Let’s start with the opening scene of both OLOTURE which I would term the ‘ripping of identity’ and that of CITATION which I would term ‘a fight of identity’.
Before proceeding into that, do you know since OLOTURE started to stream on Netflix it has become one of the most discussed movies of the year so far, just like CITATION, which is another Nollywood movie on Netflix? This review will be concise, interesting and revealing, so get a bowl of popcorn and get to know the meeting point of these two trending movies.
Back to the opening scene of OLOTURE, I had mentioned it revealed the ripping of identity. Did you see the wigs and the foreign hairstyles they had on? To me, the opening scene was all that was needed to explain that these ladies, who would later be revealed as sex workers in modern slavery were ladies who lost their ways, who wanted a good life, wanted to feel alive, needed to make ends meet and needed to survive in their country.
The opening scene of CITATION revealed a hairdo that was so African; an afro hair, and that would later accentuate the character of the lady who went out of her way to reveal the monstrous lecturer who wanted to sleep with her for marks, a popular repertoire of the SexForMarks report that exposed how lecturers asked their female students for sex in exchange for good marks in Nigerian universities.
The endurance of the lead character in CITATION, which is not different from the actual meaning of the Idoma named OLOTURE meaning ‘Endurance’, would not go unnoticed.
The former shows how a postgraduate student endured the sexual tensions and advances from her supposedly saint-looking lecturer in the university, and the latter, an enduring undercover journalist who had to live through the realities of a brothel to tell the stories of sexual slavery.
A number of people have said the movies are two different ones, but here I can tell you they both scream a lot of the same factors; disturbing and affecting the female gender more.
Leave the sexual slavery aside, there is slavery of a country where her citizens cannot have justice for all the ills going on.

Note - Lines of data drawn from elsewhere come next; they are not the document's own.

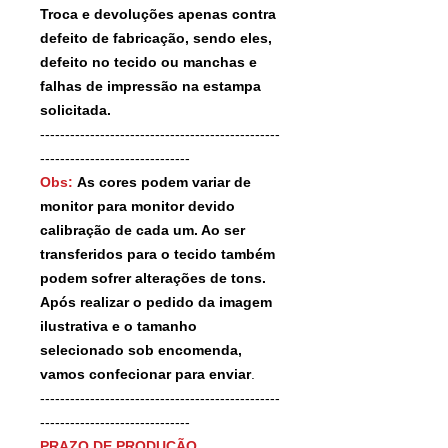
Troca e devoluções apenas contra
defeito de fabricação, sendo eles,
defeito no tecido ou manchas e
falhas de impressão na estampa
solicitada.
------------------------------------------------
------------------------------
Obs:
As cores podem variar de
monitor para monitor devido
calibração de cada um. Ao ser
transferidos para o tecido também
podem sofrer alterações de tons.
Após realizar o pedido da imagem
ilustrativa e o tamanho
selecionado sob encomenda,
vamos confecionar para enviar
.
------------------------------------------------
------------------------------
PRAZO DE PRODUÇÃO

How did the police get so late to help Ehi (Omoture), the undercover journalist out of her travail before being taken to Europe despite the efforts she pulled not to become a Forza Speciale?
How did the border get so porous, how did bribery become so norm? Both have shown that bribery has come to stay in this part of the world.
In CITATION, when it was time to be a witness for Moremi- the protagonist, two sides of the coin started showing; where some had to speak for the lecturer even when they knew he was lying. There goes the same narrative in OLOTURE where it was obvious it took a lot of paid money to run the crime syndicate, a sex circle and human trafficking ring without interference.
Both show how gender based violence is almost becoming the norm in the society – where a woman is maltreated emotionally, physically, financially, in the face of her womanhood.
The movies show the strength of an African woman; the pride in her womanhood when she is stripped of all that makes her foreign and lost. You would notice that there and then in the brothel , the undercover lady and her friend would talk about their fears, feelings, how to make their family fine, just showing their humanity, once they are off the wigs and the makeup and the ‘office’ – the hotels and the road side.
Let’s talk about the costume. If you would love to see aesthetics at its peak, both movies though different are still also similar.
African materials were highlighted in CITATION. The costumier had selected diverse attires hence, making CITATION portray our dressing culture well; the beads, the scarves, the patterns, the hairstyles and the accessories did all that.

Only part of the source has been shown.